Иевлев понял, сказал, что сироты его не обеспокоят. Таисья улыбнулась ласково и ушла.
– Ну, господин капитан-командор? – спросил Егорша.
– Да уж умник, умник, что бы я без тебя только делал, и ума не приложу...
– А пропал бы ты, Сильвестр Петрович, – осклабившись, сообщил Егорша. – Верно говорю, ей-ей. И в Голландии бы пропали, и в Лондоне, и повсюду, где мы только ни бывали. Голодом бы померли...
4. СОВЕТ
Первым пришел стрелецкий голова полковник Ружанский.

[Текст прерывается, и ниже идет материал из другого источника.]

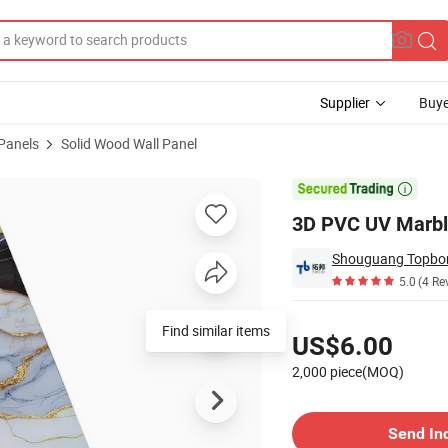
Supplier
Buye
 Panels
Solid Wood Wall Panel

3D PVC UV Marbl
Shouguang Topbon 
5.0
(4 Re
Pricing
Find similar items
US$6.00
2,000 piece(MOQ)
Contact Supplier
Send In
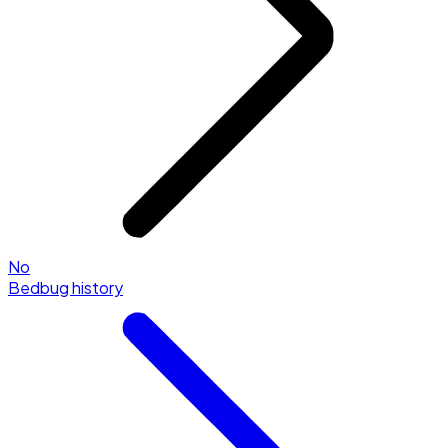
No
Bedbug history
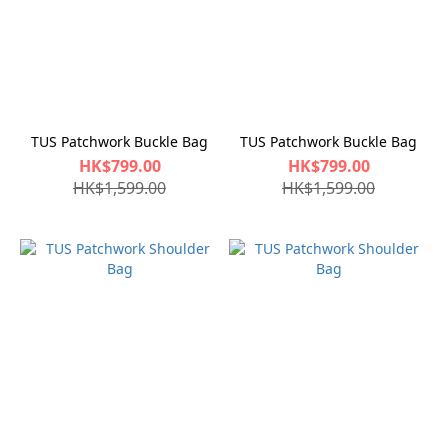
TUS Patchwork Buckle Bag
TUS Patchwork Buckle Bag
HK$799.00
HK$799.00
HK$1,599.00
HK$1,599.00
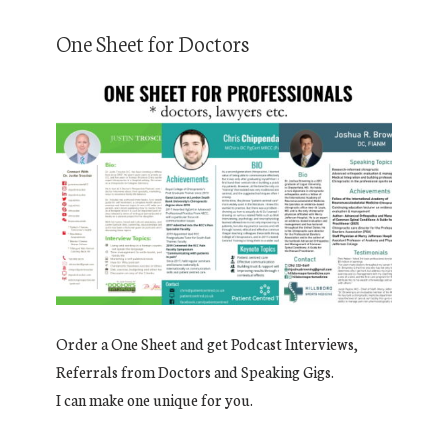
One Sheet for Doctors
Order a One Sheet and get Podcast Interviews,
Referrals from Doctors and Speaking Gigs.
I can make one unique for you.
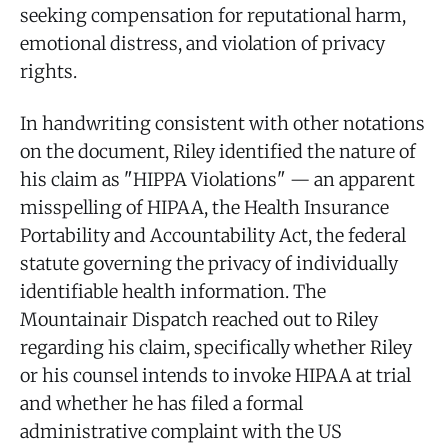
seeking compensation for reputational harm,
emotional distress, and violation of privacy
rights.
In handwriting consistent with other notations
on the document, Riley identified the nature of
his claim as "HIPPA Violations" — an apparent
misspelling of HIPAA, the Health Insurance
Portability and Accountability Act, the federal
statute governing the privacy of individually
identifiable health information. The
Mountainair Dispatch reached out to Riley
regarding his claim, specifically whether Riley
or his counsel intends to invoke HIPAA at trial
and whether he has filed a formal
administrative complaint with the US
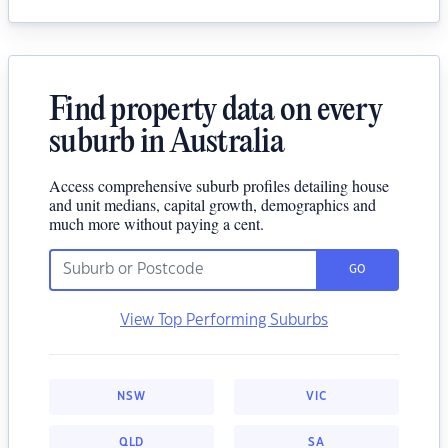
Find property data on every
suburb in Australia
Access comprehensive suburb profiles detailing house
and unit medians, capital growth, demographics and
much more without paying a cent.
GO
View Top Performing Suburbs
NSW
VIC
QLD
SA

Иевлев попросил его сесть, приветливо подвинул ему коробку с табаком-кнастером, вересковые трубки, свечу – прикурить. Полковник, попыхивая пахучим дымом, не торопясь стал рассказывать, каково живется в Архангельске. Сильвестр Петрович, в домашнем, подбитом дешевым мехом кафтанчике, в меховых полусапожках, с трубкою в руке, похаживал по горнице, иногда садился перед печкой на корточки, разбивал головни кочергой, смотрел на мерцающие желтым светом багровые уголья. За стеною Таисья тихо пела Ванятке:
Спи, дитятко,
Спи, лапушка,
Спи, маленький,
Спи, солнышко...
– От ворога бережения незаметно на всем пути, что ехал! – сказал Иевлев без осуждения в голосе. – Надо бы, Семен Борисыч, сим делом со всем вниманием заняться. Шведы в готовности, отчего же нам на печи сидеть?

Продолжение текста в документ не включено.